Exercise description: Taking the entries below, transcribe only the lines starting with the one with "Udostępnij na Facebooku" and going on through the one with "Obst-Feiertage", exactly as written, without the pictures.

Records to use:
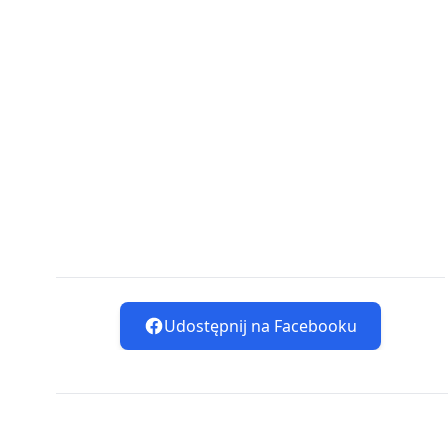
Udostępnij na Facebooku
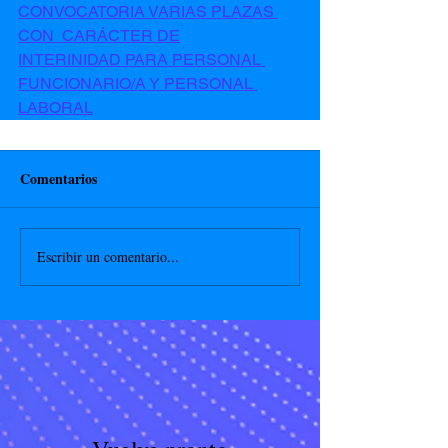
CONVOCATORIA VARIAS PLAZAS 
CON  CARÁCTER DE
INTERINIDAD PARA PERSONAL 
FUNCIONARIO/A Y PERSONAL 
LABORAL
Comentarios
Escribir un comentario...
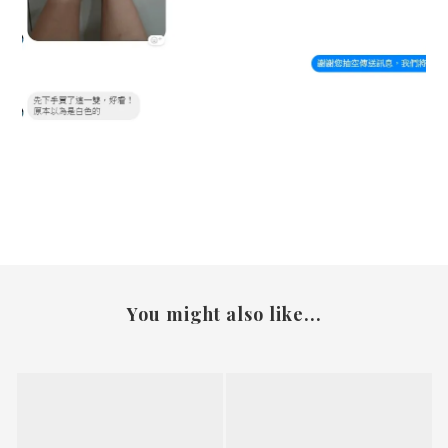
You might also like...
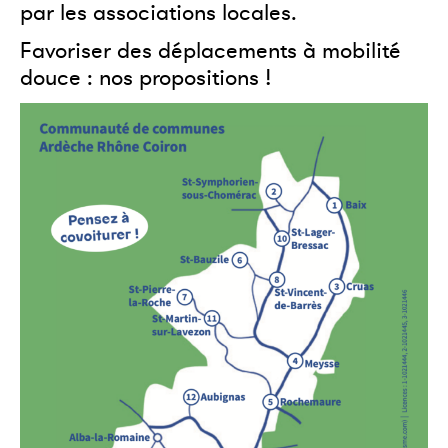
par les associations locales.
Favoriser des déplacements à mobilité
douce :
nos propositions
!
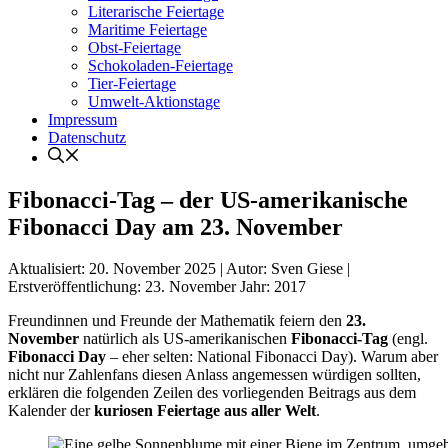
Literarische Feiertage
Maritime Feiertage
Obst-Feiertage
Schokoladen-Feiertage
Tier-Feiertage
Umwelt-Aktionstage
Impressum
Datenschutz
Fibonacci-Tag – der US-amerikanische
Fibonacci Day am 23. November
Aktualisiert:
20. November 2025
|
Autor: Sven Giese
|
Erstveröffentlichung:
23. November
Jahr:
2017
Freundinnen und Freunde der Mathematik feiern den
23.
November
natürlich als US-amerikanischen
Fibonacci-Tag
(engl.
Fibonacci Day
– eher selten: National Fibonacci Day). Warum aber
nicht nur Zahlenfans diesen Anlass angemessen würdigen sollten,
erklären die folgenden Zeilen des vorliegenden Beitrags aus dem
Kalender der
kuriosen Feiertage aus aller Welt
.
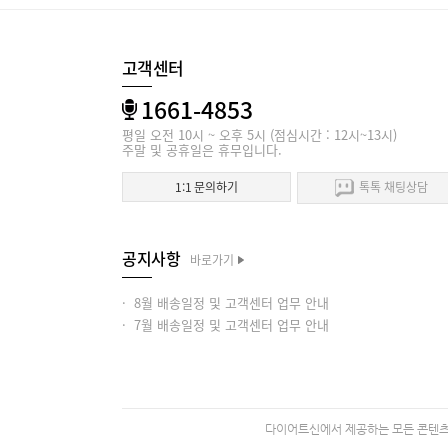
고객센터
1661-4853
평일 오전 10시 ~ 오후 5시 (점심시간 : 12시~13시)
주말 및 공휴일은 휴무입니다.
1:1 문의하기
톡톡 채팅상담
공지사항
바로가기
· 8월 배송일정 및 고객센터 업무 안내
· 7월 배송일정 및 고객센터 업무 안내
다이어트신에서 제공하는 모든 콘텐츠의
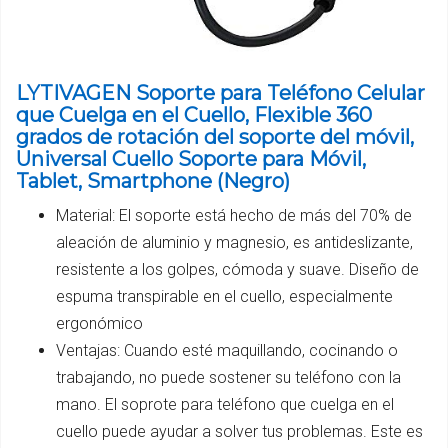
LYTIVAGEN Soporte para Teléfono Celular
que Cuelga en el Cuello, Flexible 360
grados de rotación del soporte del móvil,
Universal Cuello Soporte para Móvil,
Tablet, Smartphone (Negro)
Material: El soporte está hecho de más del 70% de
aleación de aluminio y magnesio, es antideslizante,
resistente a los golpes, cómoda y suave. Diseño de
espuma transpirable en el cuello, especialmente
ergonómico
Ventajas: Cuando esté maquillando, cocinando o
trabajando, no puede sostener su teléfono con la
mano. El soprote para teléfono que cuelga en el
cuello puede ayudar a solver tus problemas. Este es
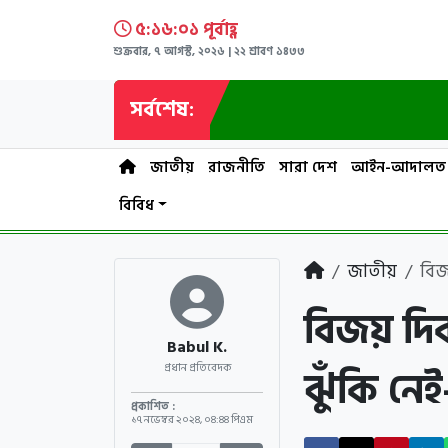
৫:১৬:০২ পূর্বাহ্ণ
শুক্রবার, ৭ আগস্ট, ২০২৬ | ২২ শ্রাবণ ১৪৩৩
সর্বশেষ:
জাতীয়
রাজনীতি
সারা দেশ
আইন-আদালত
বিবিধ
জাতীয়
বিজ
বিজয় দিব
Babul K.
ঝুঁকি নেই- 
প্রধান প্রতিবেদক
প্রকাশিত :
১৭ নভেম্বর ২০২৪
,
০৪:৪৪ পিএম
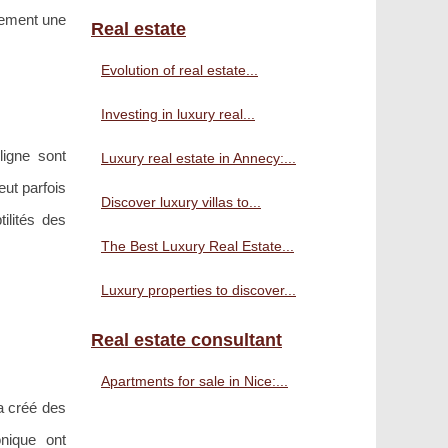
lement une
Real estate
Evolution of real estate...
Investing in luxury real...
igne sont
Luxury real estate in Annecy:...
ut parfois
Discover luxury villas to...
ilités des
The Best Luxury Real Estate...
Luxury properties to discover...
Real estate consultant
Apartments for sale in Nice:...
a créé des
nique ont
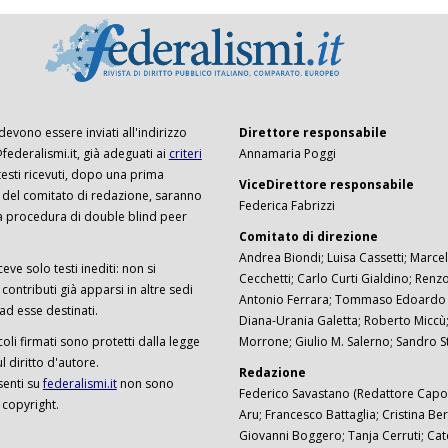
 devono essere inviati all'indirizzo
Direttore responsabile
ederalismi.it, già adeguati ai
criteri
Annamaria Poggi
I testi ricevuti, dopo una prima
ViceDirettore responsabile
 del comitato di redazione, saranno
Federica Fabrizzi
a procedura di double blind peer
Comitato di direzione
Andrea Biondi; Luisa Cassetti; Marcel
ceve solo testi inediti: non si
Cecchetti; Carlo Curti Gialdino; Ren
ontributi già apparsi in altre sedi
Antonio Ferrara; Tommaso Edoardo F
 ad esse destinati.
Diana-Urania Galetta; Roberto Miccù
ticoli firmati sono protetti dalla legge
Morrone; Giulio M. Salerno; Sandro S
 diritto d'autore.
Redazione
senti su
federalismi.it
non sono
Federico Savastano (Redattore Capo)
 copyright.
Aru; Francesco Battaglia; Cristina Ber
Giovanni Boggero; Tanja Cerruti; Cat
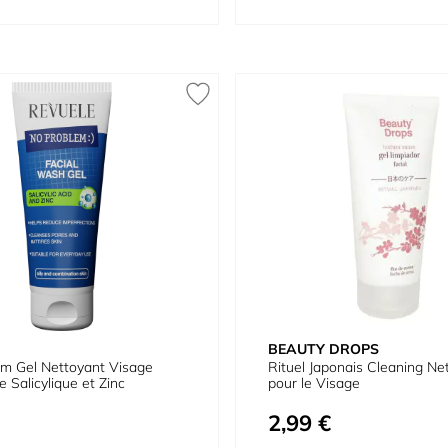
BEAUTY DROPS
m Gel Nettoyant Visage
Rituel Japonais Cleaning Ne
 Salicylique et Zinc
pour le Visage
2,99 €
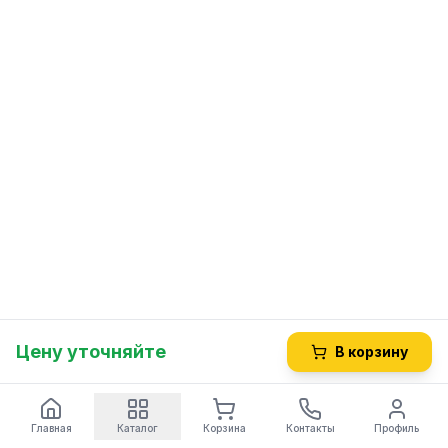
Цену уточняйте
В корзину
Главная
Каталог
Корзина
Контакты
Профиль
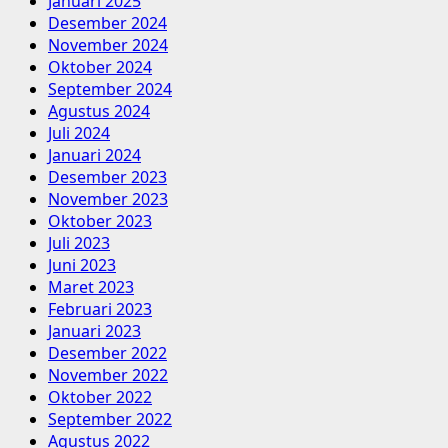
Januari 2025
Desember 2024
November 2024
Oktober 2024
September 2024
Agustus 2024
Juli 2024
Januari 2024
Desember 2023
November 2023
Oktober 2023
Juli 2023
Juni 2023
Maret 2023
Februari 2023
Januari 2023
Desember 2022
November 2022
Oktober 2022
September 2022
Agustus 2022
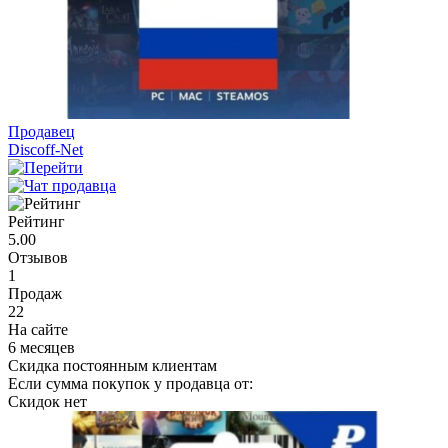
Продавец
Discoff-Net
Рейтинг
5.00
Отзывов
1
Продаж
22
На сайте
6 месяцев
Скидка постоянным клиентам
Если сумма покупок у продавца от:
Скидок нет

---

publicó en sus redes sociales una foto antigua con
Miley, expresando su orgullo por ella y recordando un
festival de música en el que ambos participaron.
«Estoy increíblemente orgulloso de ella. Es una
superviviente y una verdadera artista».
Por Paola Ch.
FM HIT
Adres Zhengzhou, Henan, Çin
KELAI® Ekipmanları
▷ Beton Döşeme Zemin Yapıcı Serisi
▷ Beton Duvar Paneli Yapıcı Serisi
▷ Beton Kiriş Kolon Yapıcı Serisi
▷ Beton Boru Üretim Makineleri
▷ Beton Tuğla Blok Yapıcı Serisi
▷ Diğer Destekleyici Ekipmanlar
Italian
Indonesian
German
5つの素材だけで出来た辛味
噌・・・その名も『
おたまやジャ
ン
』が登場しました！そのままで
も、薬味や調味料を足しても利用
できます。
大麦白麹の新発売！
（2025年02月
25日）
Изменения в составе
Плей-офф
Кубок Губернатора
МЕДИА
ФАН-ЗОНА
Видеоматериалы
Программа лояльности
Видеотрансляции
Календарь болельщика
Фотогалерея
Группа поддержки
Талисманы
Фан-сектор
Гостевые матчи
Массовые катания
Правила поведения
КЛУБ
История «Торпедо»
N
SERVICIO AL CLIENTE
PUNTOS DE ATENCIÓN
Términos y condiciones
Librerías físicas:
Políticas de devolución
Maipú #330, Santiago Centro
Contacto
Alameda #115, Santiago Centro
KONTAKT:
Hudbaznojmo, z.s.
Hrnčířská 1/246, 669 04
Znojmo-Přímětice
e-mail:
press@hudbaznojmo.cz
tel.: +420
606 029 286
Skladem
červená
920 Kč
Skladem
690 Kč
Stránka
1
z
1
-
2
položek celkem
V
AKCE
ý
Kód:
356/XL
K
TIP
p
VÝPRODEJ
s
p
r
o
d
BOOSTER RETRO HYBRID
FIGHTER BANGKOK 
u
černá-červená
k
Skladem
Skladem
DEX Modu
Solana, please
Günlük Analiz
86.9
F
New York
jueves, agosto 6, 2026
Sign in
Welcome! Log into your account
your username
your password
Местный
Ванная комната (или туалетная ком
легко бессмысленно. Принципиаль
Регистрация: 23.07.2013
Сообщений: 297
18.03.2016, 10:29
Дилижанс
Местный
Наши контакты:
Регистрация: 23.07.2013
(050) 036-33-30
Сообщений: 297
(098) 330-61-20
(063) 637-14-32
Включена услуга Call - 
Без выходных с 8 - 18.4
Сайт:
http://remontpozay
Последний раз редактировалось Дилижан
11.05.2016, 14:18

Written solution:
Udostępnij na Facebooku
CONVOCATORIA VARIAS PLAZAS 
CON  CARÁCTER DE
INTERINIDAD PARA PERSONAL 
FUNCIONARIO/A Y PERSONAL 
LABORAL
Comentarios
Escribir un comentario...
You might also like...
par les associations locales.
Favoriser des déplacements à mobilité
douce :
nos propositions
!
Literarische Feiertage
Maritime Feiertage
Obst-Feiertage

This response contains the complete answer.